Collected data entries

======

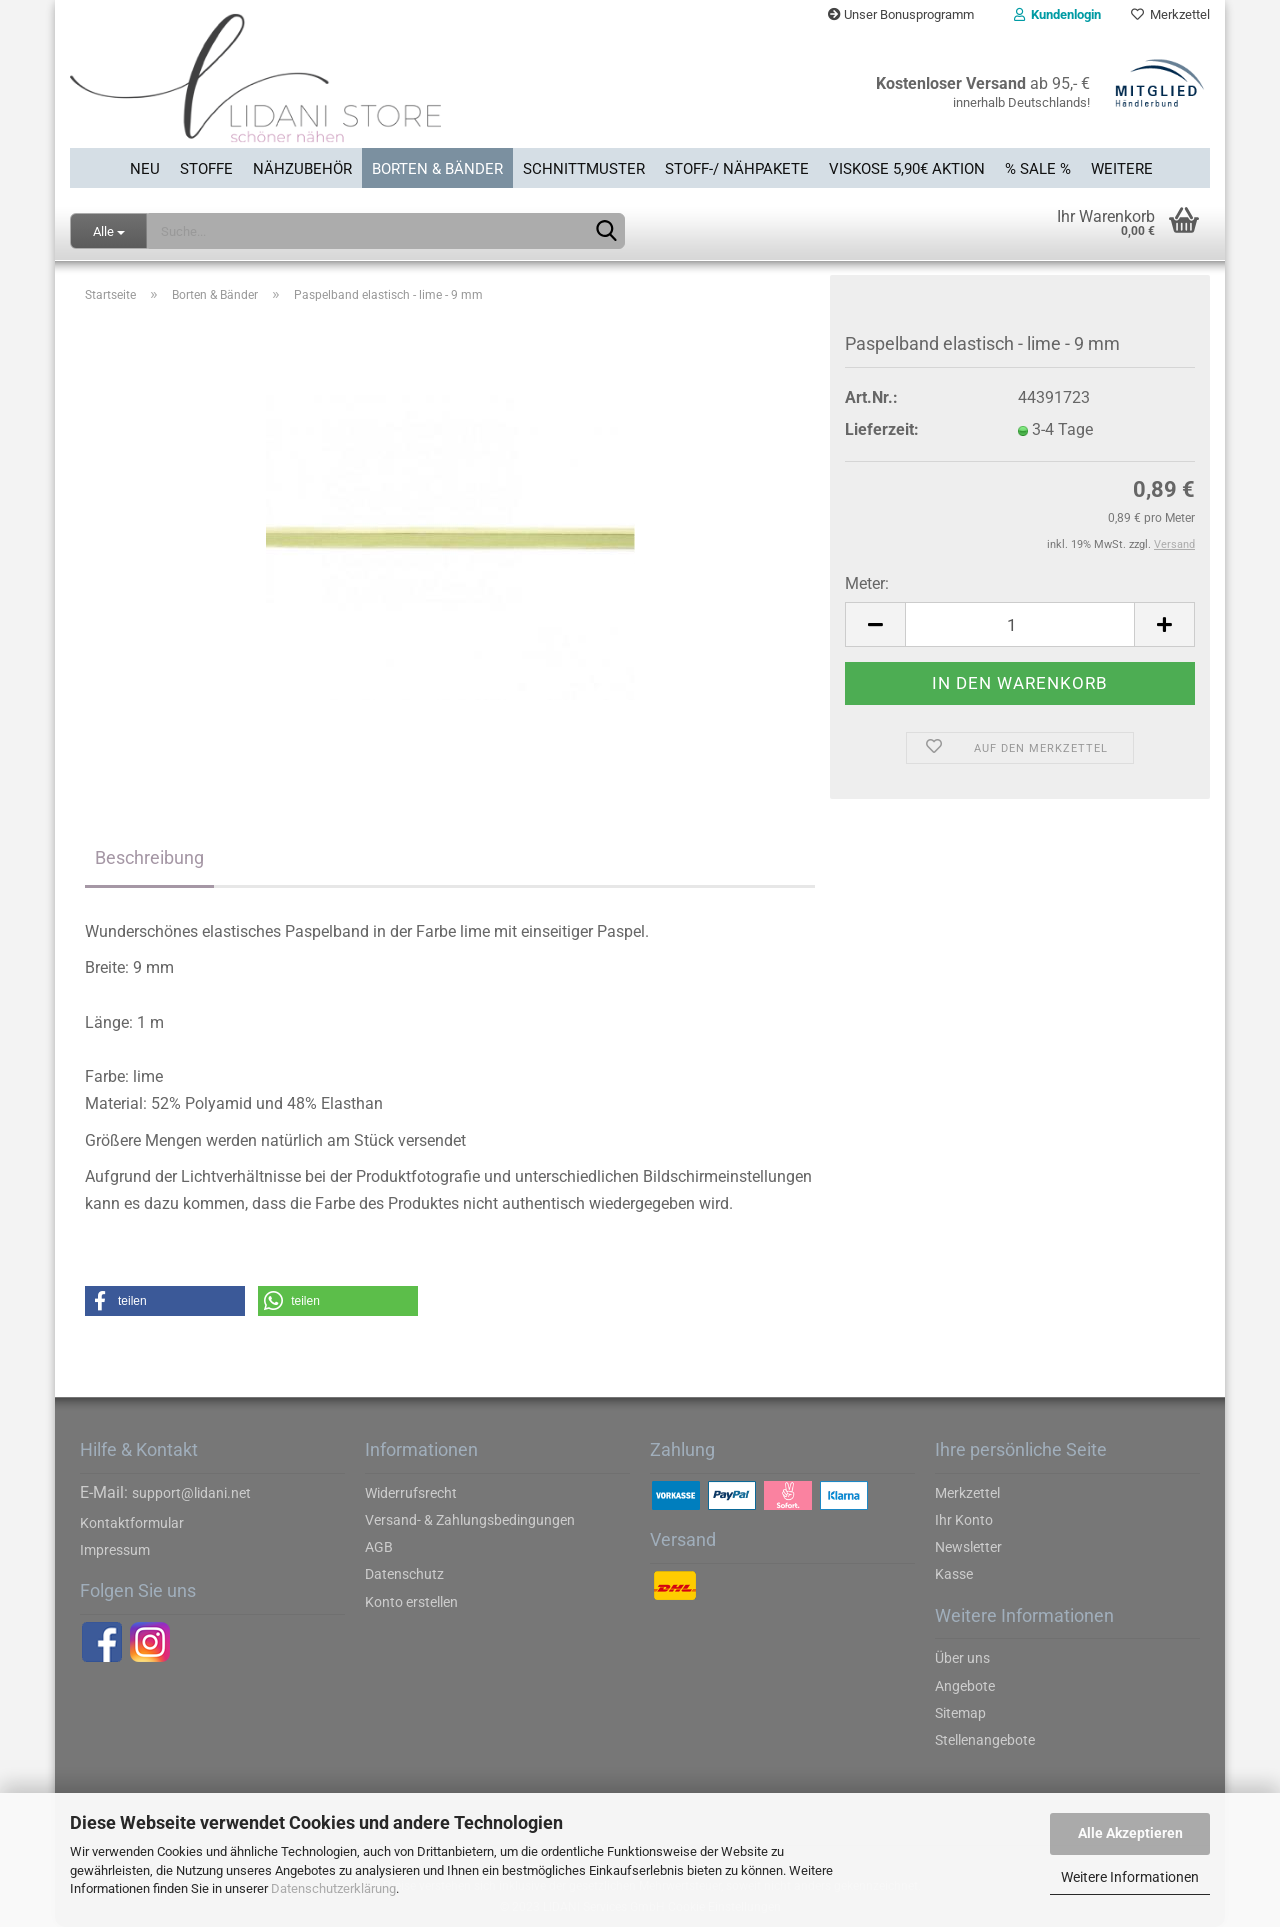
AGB (379, 1547)
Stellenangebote (985, 1740)
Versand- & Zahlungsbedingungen (470, 1520)
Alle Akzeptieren (1130, 1833)
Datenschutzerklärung (333, 1888)
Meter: (867, 583)
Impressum (115, 1550)
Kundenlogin (1057, 14)
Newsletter (968, 1547)
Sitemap (960, 1713)
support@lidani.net (191, 1493)
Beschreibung (149, 857)
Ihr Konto (964, 1520)
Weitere (1122, 169)
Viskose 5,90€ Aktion (907, 169)
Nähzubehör (302, 169)
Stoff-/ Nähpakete (737, 169)
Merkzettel (1170, 14)
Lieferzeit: (882, 429)
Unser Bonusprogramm (901, 14)
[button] (165, 1301)
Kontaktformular (132, 1523)
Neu (145, 169)
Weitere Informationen (1130, 1877)
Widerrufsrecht (411, 1493)
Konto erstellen (411, 1602)
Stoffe (206, 169)
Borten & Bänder (437, 169)
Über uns (962, 1658)
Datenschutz (404, 1574)
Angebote (965, 1686)
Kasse (954, 1574)
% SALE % (1038, 169)
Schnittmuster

======

(To do):
Leave the pictures out and print the records above exactly as they stand.

(Answer to the exercise):
AGB (379, 1547)
Stellenangebote (985, 1740)
Versand- & Zahlungsbedingungen (470, 1520)
Alle Akzeptieren (1130, 1833)
Datenschutzerklärung (333, 1888)
Meter: (867, 583)
Impressum (115, 1550)
Kundenlogin (1057, 14)
Newsletter (968, 1547)
Sitemap (960, 1713)
support@lidani.net (191, 1493)
Beschreibung (149, 857)
Ihr Konto (964, 1520)
Weitere (1122, 169)
Viskose 5,90€ Aktion (907, 169)
Nähzubehör (302, 169)
Stoff-/ Nähpakete (737, 169)
Merkzettel (1170, 14)
Lieferzeit: (882, 429)
Unser Bonusprogramm (901, 14)
[button] (165, 1301)
Kontaktformular (132, 1523)
Neu (145, 169)
Weitere Informationen (1130, 1877)
Widerrufsrecht (411, 1493)
Konto erstellen (411, 1602)
Stoffe (206, 169)
Borten & Bänder (437, 169)
Über uns (962, 1658)
Datenschutz (404, 1574)
Angebote (965, 1686)
Kasse (954, 1574)
% SALE % (1038, 169)
Schnittmuster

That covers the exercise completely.